→ Your assignment:
If a line includes "छलफल", copy it out of the entries.

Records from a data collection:
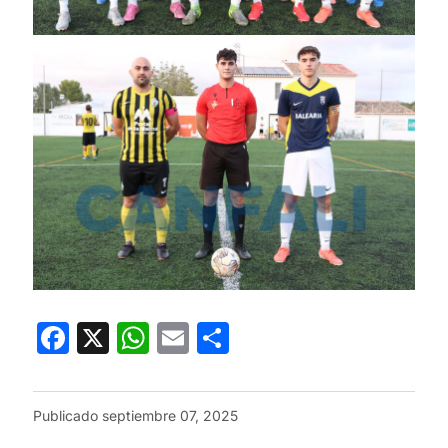
Facebook
X
WhatsApp
Email
Compartir
Publicado
septiembre 07, 2025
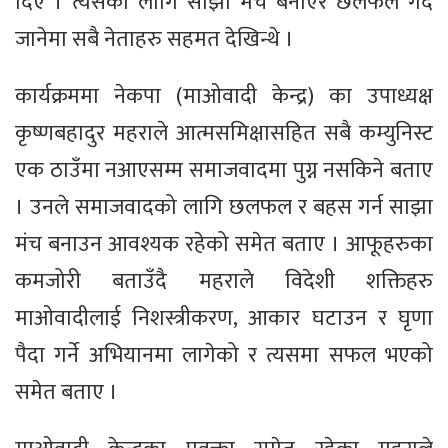
दिए । त्यसको लागि साझा मंच बनाएर छलफल गर्दै
जानेमा सबै नेताहरु सहमत देखिन्थे ।
कार्यक्रममा नेकपा (माओवादी केन्द्र) का उपाध्यक्ष
कृष्णबहादुर महराले आत्मसमिक्षासहित सबै कम्युनिस्ट
एक ठाउँमा नआएसम्म समाजवादमा पुग्न नसकिने बताए
। उनले समाजवादको लागि छलफल र बहस गर्न साझा
मंच बनाउन आवश्यक रहेको समेत बताए । आफूहरुका
कमजोरी बताउँदै महराले विदेशी शक्तिहरु
माओवादीलाई निशस्त्रीकरण, आकार घटाउन र घृणा
पैदा गर्ने अभियानमा लागेको र त्यसमा सफल भएको
समेत बताए ।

→ Your response:
दिए । त्यसको लागि साझा मंच बनाएर छलफल गर्दै
। उनले समाजवादको लागि छलफल र बहस गर्न साझा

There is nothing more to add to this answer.